The legacy of colonial conquest, the migrant labour system that deliberately destroyed African family life and took men away from their homes and treated them as sub-human boys, will not vanish because we ignore it. Just look across the Atlantic to the sequelae of slavery on African American families. An estimated 22% of households are single parented.

Each one of our complex problems would be difficult to address unless we acknowledge their inextricable links and adopt a holistic approach to finding a lasting way out of the toxic mix. It would be a grave error for those in the middle and upper classes to assume that this is a problem of poor people that has nothing to do with them. Those so inclined need only to remember Anton Rupert's warning to his fellow white male captains of industry during apartheid: "If they don't eat, we cannot sleep."

Today we know that it is not simply a matter of taking care of material needs of poor people. Of more fundamental importance is to address the social pain of multi-generational humiliation of poverty in the midst of plenty.

Focus on welfarism too big

The majority of teachers in our school system are bearers of "overwhelming and unnamed pain". Growing up, as many did, in poverty and fatherless families, or even only with their grandparents or extended families, exposed them to emotional deprivation. Many have never known love, gentle care and the dignity of being listened to. What programs are we proposing to address these deep-seated unnamed problems they carry? What supportive structures have we created to set the tone for shared values of Ubuntu, nurturing responsibility, support for professionalism and consequence management? 

Our social development programs are too focused on welfarism and too little on healing the social pain that is overwhelming so many adults and children growing up in our highly unequal and violent society. Much more investment is needed to attract, train and deploy social workers, psychologists, councillors and mentors to support single parents, teenage mothers, grandparents and schools to be better able to nurture young people into self-confident critical thinking citizens.

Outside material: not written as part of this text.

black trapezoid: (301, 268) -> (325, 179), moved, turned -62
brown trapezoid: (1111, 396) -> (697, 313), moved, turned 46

Partnerships between the government, the private sector and civil society need to be forged to reach out to the more than four million young people who are not in school, employment or training. The longer we leave these young people to their own devices the more we perpetuate the social pain they will pass on to their children.

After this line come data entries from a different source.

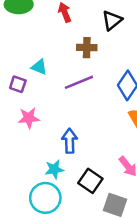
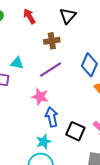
pink star: (29, 118) -> (40, 97), moved, turned 30
black square: (90, 181) -> (75, 131), moved

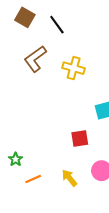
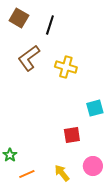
black line: (57, 25) -> (50, 25), turned 54

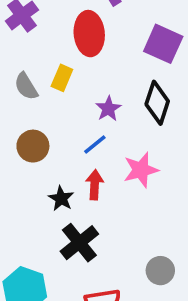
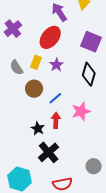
red ellipse: (89, 34) -> (50, 37), turned 45
purple star: (108, 109) -> (56, 65), moved
brown circle: (33, 146) -> (34, 89), moved

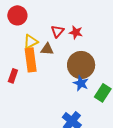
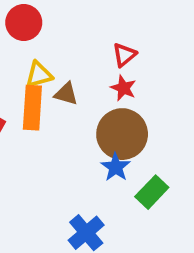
red triangle: (57, 31) -> (124, 55), moved
red star: (76, 32) -> (123, 88), moved

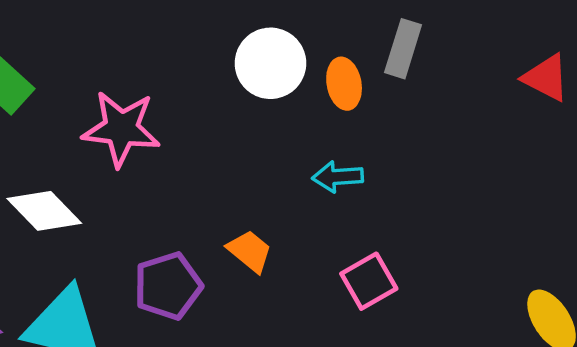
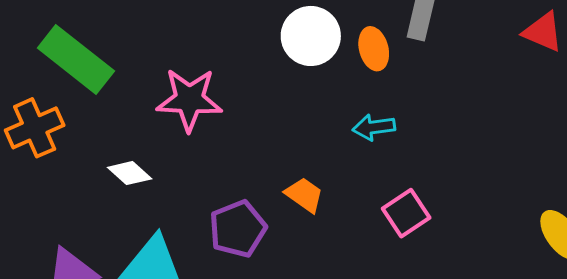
white diamond: (44, 211) -> (130, 173), size x0.7

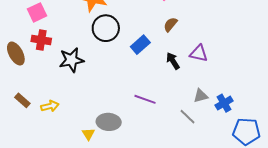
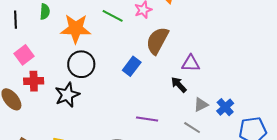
brown semicircle: (170, 24) -> (157, 41), size x1.8
black circle: (106, 28) -> (81, 64), moved
black arrow: (173, 61) -> (179, 85), moved

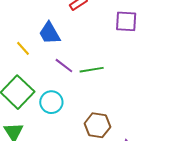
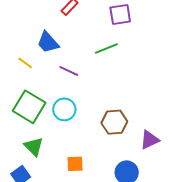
green line: (92, 70) -> (106, 49), moved

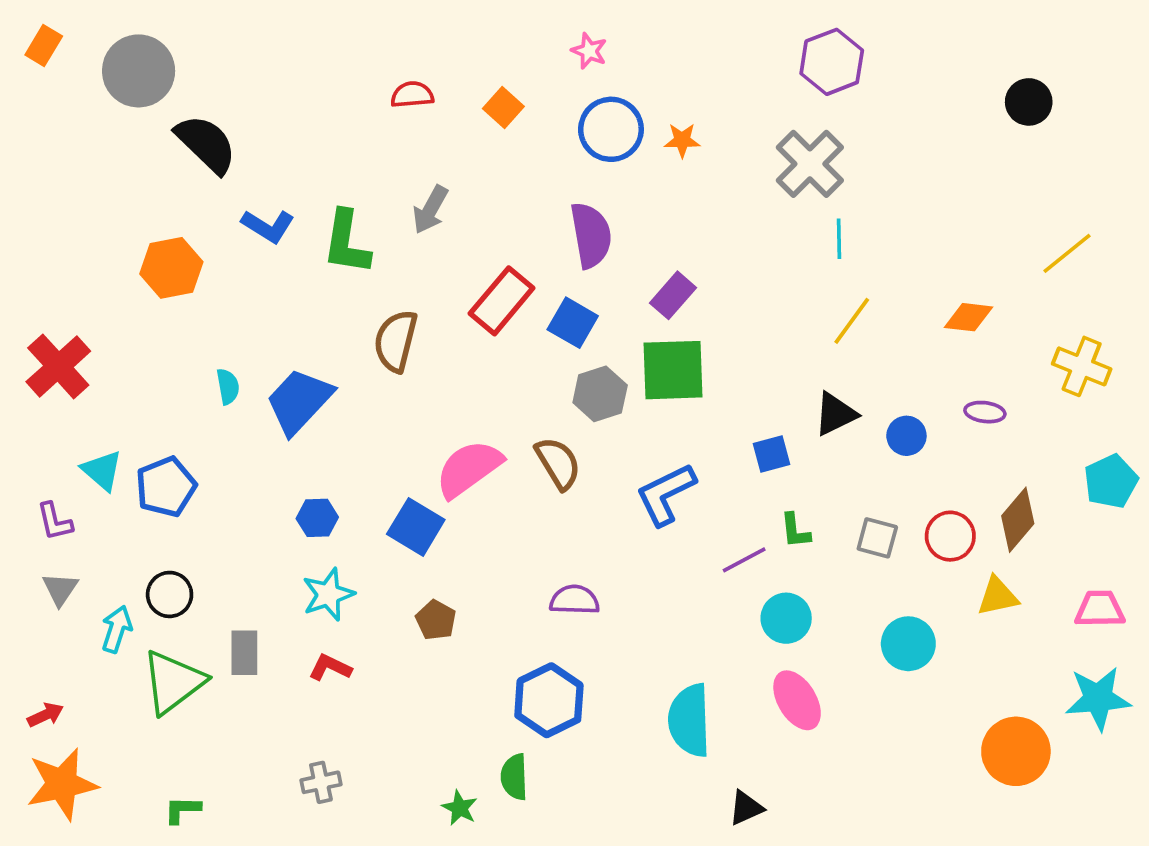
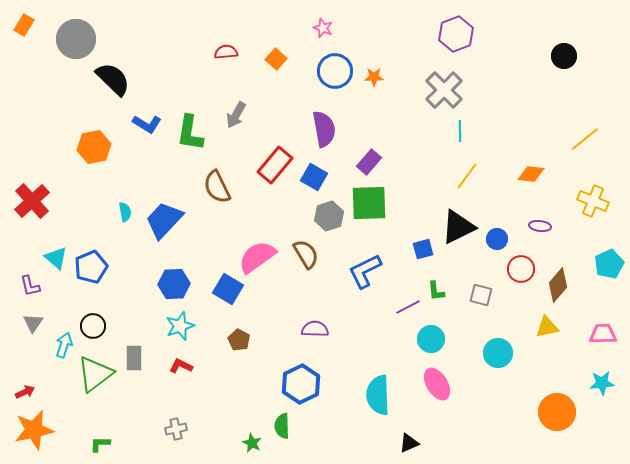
brown semicircle: (396, 341) -> (217, 187), turned -40
black triangle: (835, 414) -> (458, 227), size x1.4
blue hexagon: (317, 518) -> (174, 284), size x1.4
red circle: (950, 536) -> (521, 269), moved
cyan star: (1098, 698) -> (602, 383), size x0.7

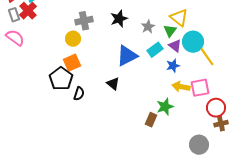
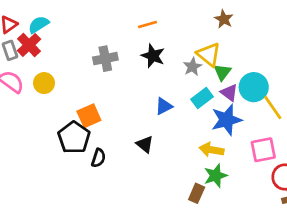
yellow triangle: (179, 18) -> (209, 54), moved
black star: (119, 19) -> (153, 56), turned -30
yellow circle: (73, 39) -> (44, 83), moved
blue triangle: (127, 56) -> (164, 106), size x0.6
blue star: (173, 66) -> (226, 120), size x1.6
yellow arrow: (181, 87) -> (211, 150), moved

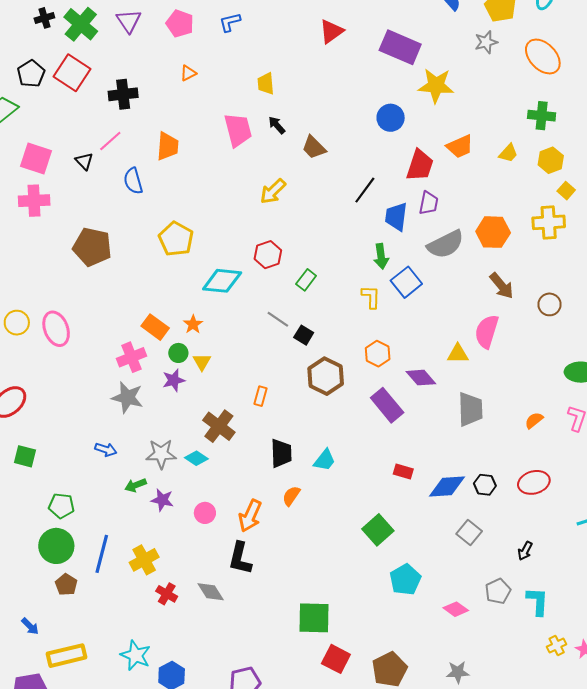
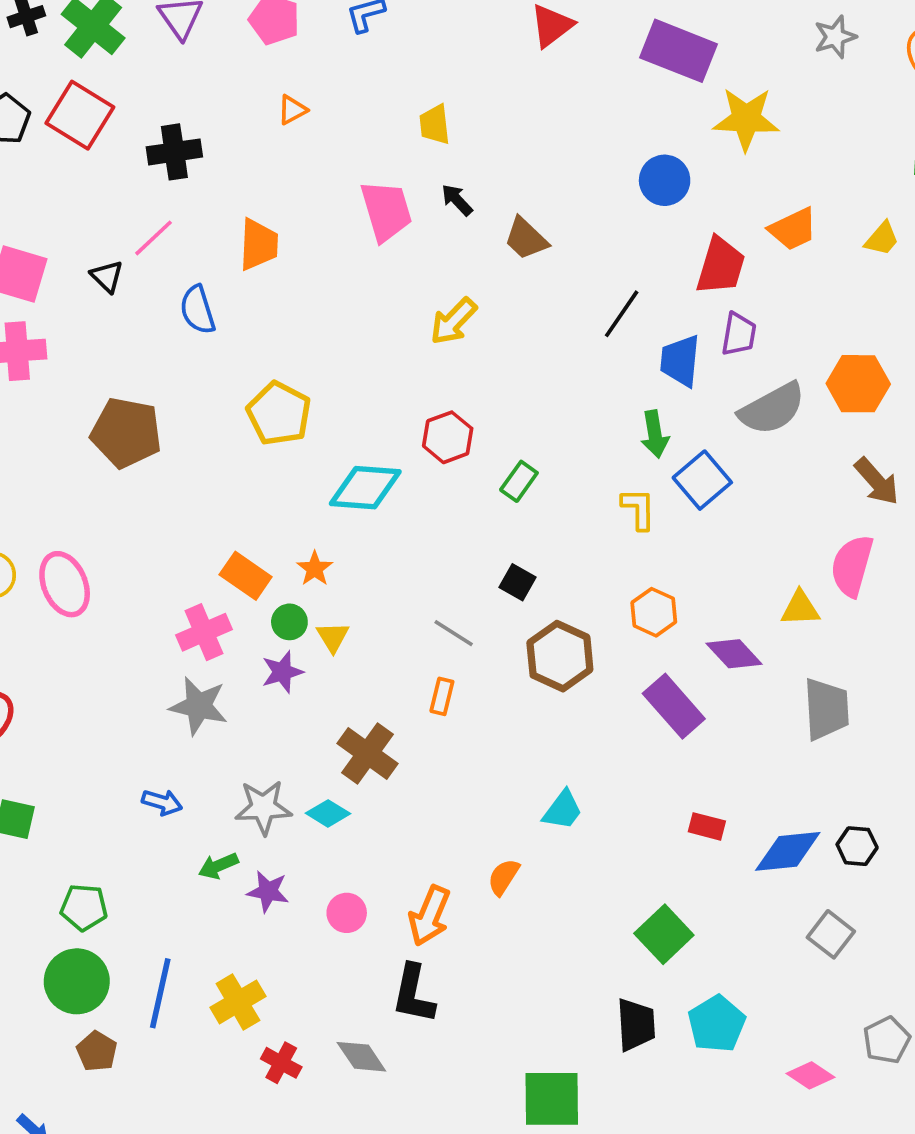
gray line: (278, 319) -> (454, 633), moved
black trapezoid: (281, 453) -> (636, 1025), moved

There is no prospect of our economy being able to create enough jobs in the foreseeable future to meaningfully include these young people in productive work. We need urgent innovative interventions to enable experiential learning in the private sector, public service, civil society and faith communities. Such programs should promote structured life skills education and mentoring to enable young people to assume self-matery and to create their own livelihoods. 

We have the resources to do this. Do we have the political will to make these investments as countries like Ireland have done and are reaping the benefits from?

- Mamphela Ramphele is the co-founder of ReimagineSA.